Recently, I revisited the publishing system we built for Thomson-Reuters' London Olympics coverage, one of the features I reviewed was the taxonomy processing aspects of the content ingestion engine. we built this to take in content feeds from Reuters' wire service content management and routing system. When you are in the weeds of building out a system, it's hard to appreciate the complexities of the systems that you are building. It was illustrative to return to the site months after we launched it and gain a deeper appreciation for the challenges we faced in building out the publishing engines that processed thousands of assets per day throughout the duration of the games.
The application of the taxonomies was a multi-layered process that progressively applied terms to the article nodes in several distinct steps:
- Sports codes (example: "Athletics", or "Basketball") were parsed out of a series of tags in the article XML and matched against Sport records pulled from the third-party Olympic data provider. When the Sport records were imported during development and the database populated with Sports and Events, the standard Olympic codes were included, and it was these that were mapped to.
- In some cases, the codes were mapped instead against a local table of alternative Sport codes used internally by photographers to ensure that these alternative publishing paths would result in equivalent mappings.
- Events also included in the tags within the XML, but not always.
- The slugline was crafted to include sport, event, and match information, although only the match information was parsed out.
- Athlete associations were applied by passing the text elements - title, caption, article body, summaries - through Thomson-Reuters' OpenCalais semantic tagging engine, and pulling 'people' terms from their library of terms. If there were any matches between the person references returned and the Athlete records created from the Olympics data associations with the Athletes, then they were applied.
- Countries were NOT pulled using OpenCalais, although those mappings were available - the concern was that there would be far too many false-positives applied for Great Britain, given that nearly every article contained references to the host country. Instead, if Athlete associations were obtained, we queried the Athlete record for the Country with which they were affiliated, and applied that reference to the article.
Although there were aspects of this process that were worked out as requirements changed and evolved, (in particular, it was discovered relatively late that photographers were using an alternate standard for sports tagging,) the system was ultimately successful because we had mapped out the process well before beginning development. We understood the complexities inherent in Reuters' content model.
It seems elementary that these things would be worked out ahead of time, but requirements evolve, and sometimes you just have to roll with the changes in order to ensure the success of the project. What makes this process successful is a successful content strategy.
Data Informs Process
We had many sessions where we discussed potential ways of mapping data into the system, and there were a number of alternatives that were rejected because there were potentially too many holes in the processes of managing the data.

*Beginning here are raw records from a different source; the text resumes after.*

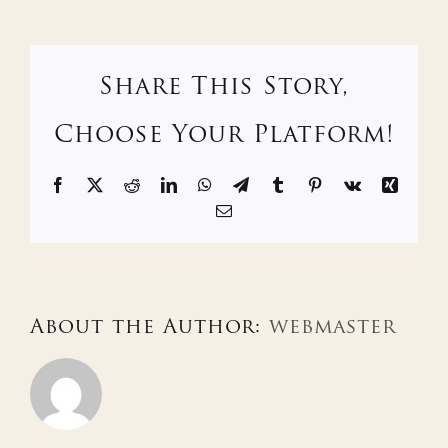
Share This Story,
Choose Your Platform!
Facebook
X
Reddit
LinkedIn
WhatsApp
Telegram
Tumblr
Pinterest
Vk
Xing
Email
About the Author:
webmaster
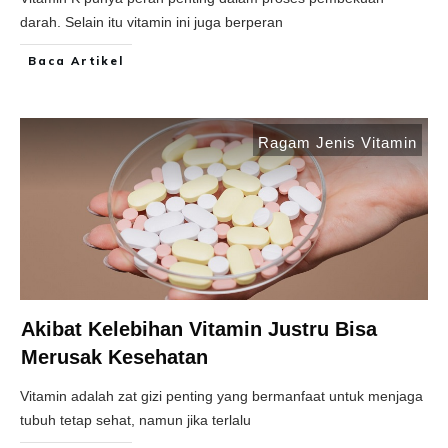
darah. Selain itu vitamin ini juga berperan
Baca Artikel
Ragam Jenis Vitamin
Akibat Kelebihan Vitamin Justru Bisa
Merusak Kesehatan
Vitamin adalah zat gizi penting yang bermanfaat untuk menjaga
tubuh tetap sehat, namun jika terlalu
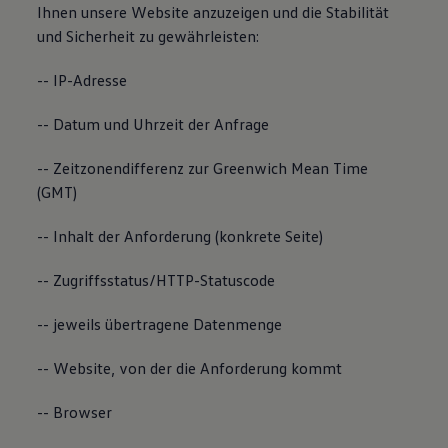
Ihnen unsere Website anzuzeigen und die Stabilität
und Sicherheit zu gewährleisten:
-- IP-Adresse
-- Datum und Uhrzeit der Anfrage
-- Zeitzonendifferenz zur Greenwich Mean Time
(GMT)
-- Inhalt der Anforderung (konkrete Seite)
-- Zugriffsstatus/HTTP-Statuscode
-- jeweils übertragene Datenmenge
-- Website, von der die Anforderung kommt
-- Browser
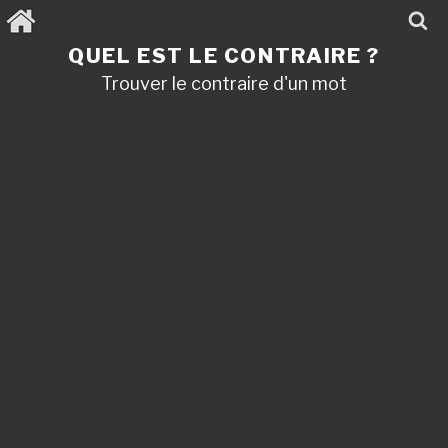
Aller
au
contenu
QUEL EST LE CONTRAIRE ?
principal
Trouver le contraire d'un mot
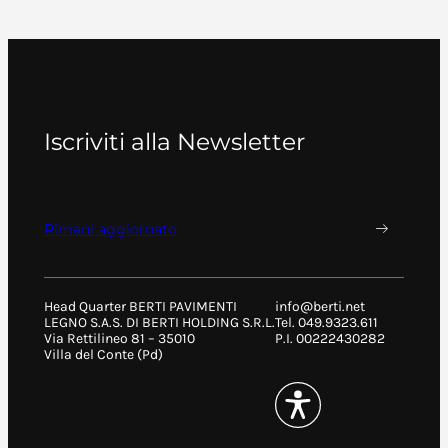
Iscriviti alla Newsletter
Rimani aggiornato
Head Quarter BERTI PAVIMENTI
info@berti.net
LEGNO S.A.S. DI BERTI HOLDING S.R.L.
Tel. 049.9323.611
Via Rettilineo 81 – 35010
P.I. 00222430282
Villa del Conte (Pd)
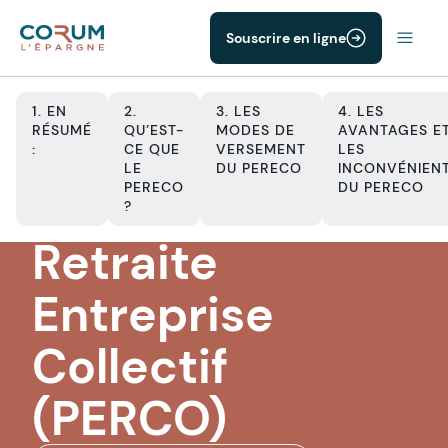
Souscrire en ligne
1. EN
2.
3. LES
4. LES
RÉSUMÉ
QU’EST-
MODES DE
AVANTAGES E
:
CE QUE
VERSEMENT
LES
LE
DU PERECO
INCONVÉNIEN
PER
PERECO
DU PERECO
Plan d'Epargne
?
Retraite
Entreprise
Collectif
(PERCO)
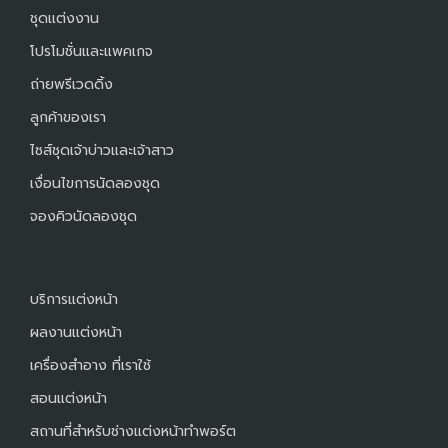
ชุดแต่งงาน
โปรโมชั่นและแพคเกจ
ถ่ายพรีเวดดิ้ง
ลูกค้าของเรา
ไซส์ชุดเจ้าบ่าวและเจ้าสาว
เงื่อนไขการนัดลองชุด
จองคิวนัดลองชุด
บริการแต่งหน้า
ผลงานแต่งหน้า
เครื่องสำอาง ที่เราใช้
สอนแต่งหน้า
สถานที่สำหรับช่างแต่งหน้าทำพอร์ต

Make sure you get a look at production-level data as soon as possible in the project, and make sure your technical leads have a chance to work through any potential issues with decoding and processing the data. If you can see ahead of time, that there are basic compatibility issues between what should be relatable data points in different third-party data feeds, then there is still time to get alterations made to the data, and, failing that, devising work-arounds, alternative mappings, or transformations using contextual clues in the data.

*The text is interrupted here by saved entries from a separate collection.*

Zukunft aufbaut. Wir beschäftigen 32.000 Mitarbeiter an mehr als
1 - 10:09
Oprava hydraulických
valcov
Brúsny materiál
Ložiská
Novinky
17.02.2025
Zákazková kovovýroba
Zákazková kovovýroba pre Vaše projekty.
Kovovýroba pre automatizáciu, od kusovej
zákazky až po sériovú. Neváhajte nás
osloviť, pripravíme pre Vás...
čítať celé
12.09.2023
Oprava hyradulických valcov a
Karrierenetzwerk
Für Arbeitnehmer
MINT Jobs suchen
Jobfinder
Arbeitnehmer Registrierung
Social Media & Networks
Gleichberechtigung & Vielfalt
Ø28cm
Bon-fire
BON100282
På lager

Additional processing steps can be applied to handle systemic issues - as we did by using OpenCalais to gain athlete association before using athlete to create country associations. Semantic tagging can be used to handle other cases where you know that a key piece of information might be missing from the original article, but an educated guess can be made as to what it is by seeing what subjects and terms are pulled through the parsing. For example, if a set of articles are missing top-line mappings to sections within a larger news site, using OpenCalais or a similar technology can tell you that topically, it produces the strongest associations within particular vocabularies. References to sports teams and athletes would indicate that it should be a sports article, and references to members of Congress would place it within a politics vertical.

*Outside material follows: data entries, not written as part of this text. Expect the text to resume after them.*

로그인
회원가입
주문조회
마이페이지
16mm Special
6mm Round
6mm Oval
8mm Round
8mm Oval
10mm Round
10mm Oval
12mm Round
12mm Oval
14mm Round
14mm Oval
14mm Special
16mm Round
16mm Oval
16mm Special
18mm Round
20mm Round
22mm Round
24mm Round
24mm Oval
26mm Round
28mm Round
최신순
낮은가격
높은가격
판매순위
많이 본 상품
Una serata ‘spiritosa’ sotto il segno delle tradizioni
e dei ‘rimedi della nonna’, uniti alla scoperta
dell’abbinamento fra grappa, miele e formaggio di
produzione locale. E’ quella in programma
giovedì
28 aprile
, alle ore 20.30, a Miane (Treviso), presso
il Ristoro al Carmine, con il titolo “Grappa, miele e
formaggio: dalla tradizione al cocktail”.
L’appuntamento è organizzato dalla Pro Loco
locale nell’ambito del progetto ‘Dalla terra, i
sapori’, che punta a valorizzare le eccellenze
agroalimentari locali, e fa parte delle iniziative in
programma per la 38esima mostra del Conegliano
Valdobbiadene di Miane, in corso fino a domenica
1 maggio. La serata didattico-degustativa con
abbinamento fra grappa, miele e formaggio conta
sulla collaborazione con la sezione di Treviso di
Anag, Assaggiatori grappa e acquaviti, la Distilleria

Sometimes it's simpler to accept that weaknesses in the data, can be more easily handled by empowering the client with smart tools or smarter business processes. If the problems can be isolated to an easily identifiable subset of content, these particular articles might be routed to a group of editors whose purview would include handling remapping the missing meta data. If you know that there are systemic weaknesses in how taxonomies are applied in general - you know that a certain percentage of articles will as a matter of course, be missing terms. You can work the creation of more sophisticated taxonomy management tools into the budget to allow editors more immediate access to the taxonomy. If your stakeholders decide that the incidence of bad data can be best solved by leaning on their editors and writers to use their internal taxonomies consistently and correctly, they'll start laying the law down as soon as you determine with them that this is the most efficient and promising route to better online content.
Try to Break the Content
Key to all of this is is the conversations you have with the client, where you work through their publishing workflows, sources of data, and the intersections between the two. This needs to go beyond gathering requirements and documenting user stories - you need to try to break the system. Brainstorm about worst-case scenarios. Let the client talk about their worst fears regarding the system. Poke holes in their ideas. Let them challenge you on yours, and be prepared to walk through any implementations you have in mind. You'll be much better prepared for the unexpected if you try to narrow down the possibilities for what that might be.